The current prototype is written in C++ using XML to read and store the data space as a single file. As an aside, I recommend using log4cpp and cppunit in C++ projects.
The design is based on a few fundamentals. Several years ago object-oriented database research produced a manifesto of sorts about the minimal requirements which would distinguish any old DB as an OODB. Two of those requirements: every object must have an identifier, and their must be a set of primitive types with which more complicated, user-defined objects can be built up. That notion, some concepts from RDBMS, and a few other ideas led me to this design.
I start with some basic primitives from our data domain and build from there.
Entity. Most of the basic primitives are derived from an Entity class. The Entity has name, title, description, and an Entity can contain other entities.

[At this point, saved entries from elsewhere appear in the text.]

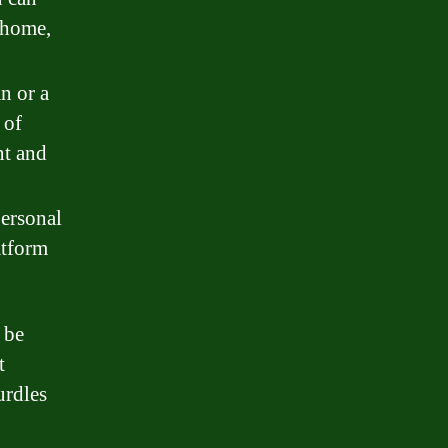
 home,
n or a
 of
nt and
personal
atform
 be
t
urdles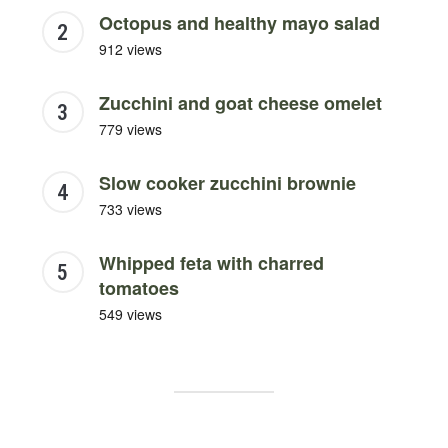
Octopus and healthy mayo salad
912 views
Zucchini and goat cheese omelet
779 views
Slow cooker zucchini brownie
733 views
Whipped feta with charred
tomatoes
549 views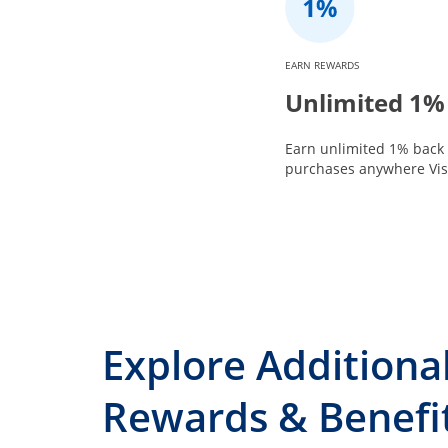
EARN REWARDS
Unlimited 1%
Earn unlimited 1% back 
purchases anywhere Visa
Explore Additiona
Rewards & Benefi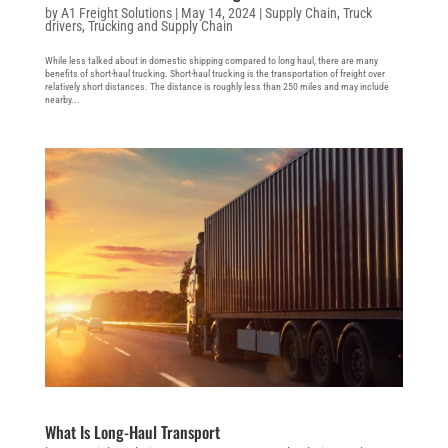
by
A1 Freight Solutions
|
May 14, 2024
|
Supply Chain
,
Truck
drivers
,
Trucking and Supply Chain
While less talked about in domestic shipping compared to long haul, there are many
benefits of short-haul trucking. Short-haul trucking is the transportation of freight over
relatively short distances. The distance is roughly less than 250 miles and may include
nearby...
What Is Long-Haul Transport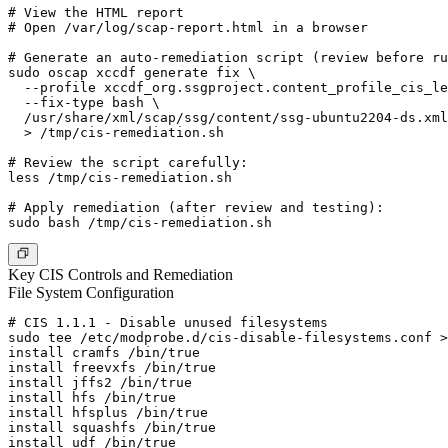
# View the HTML report

# Open /var/log/scap-report.html in a browser

# Generate an auto-remediation script (review before ru
sudo oscap xccdf generate fix \

  --profile xccdf_org.ssgproject.content_profile_cis_le
  --fix-type bash \

  /usr/share/xml/scap/ssg/content/ssg-ubuntu2204-ds.xml
  > /tmp/cis-remediation.sh

# Review the script carefully:

less /tmp/cis-remediation.sh

# Apply remediation (after review and testing):

Key CIS Controls and Remediation
File System Configuration
# CIS 1.1.1 - Disable unused filesystems

sudo tee /etc/modprobe.d/cis-disable-filesystems.conf >
install cramfs /bin/true

install freevxfs /bin/true

install jffs2 /bin/true

install hfs /bin/true

install hfsplus /bin/true

install squashfs /bin/true

install udf /bin/true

DataSpace. The DataSpace is a namespace for organizing, identifying, and locating entities. An Entity is bound to the DataSpace with a path name, like a directory path. So related entities can be grouped into DataSpace directories. The binding gives an Entity a path with which it can be referenced in other entities. The path is meant to be global, so that data models can reference and inherit from other enties.
Units. Units are a first-class object, with a known syntax. The current implementation uses udunits. Wherever a numerical value is recorded, the units need to be recored also.
In ten words or less, a Dimension is a relation; it relates fields which measure the same physical quantity. Examples are time, temperature, pressure, latitude, longitude, azimuth, elevation. More than one field may measure a Dimension, so associating a Dimension with a field indicates that the field values are compatible. In the derivations Chris Burghart added to Zebra, he introduced 'field types' as a way of specifying in a derivation formula generic variables like temperature and relative humidity. If a field was the correct type, then it could be discovered and used as input to the derivation. This is the same idea, only the Dimension is a fundamental part of defining a field and not an afterthought.
Dimensions are needed because Units are only part of the answer to compatibility between fields. For example, temperature and dewpoint both have units of temperature but represent different physical quantities.
The other key to a Dimension is that it needs to be universal to be consistent, so Dimensions are bound to the DataSpace with meaningful names which distinguish them from other Dimensions, like '/dimensions/radar/beamelevation'. Rather than requiring a registry of field names, which would also be a solution, there is a registry of Dimensions to which fields can be related by their global name.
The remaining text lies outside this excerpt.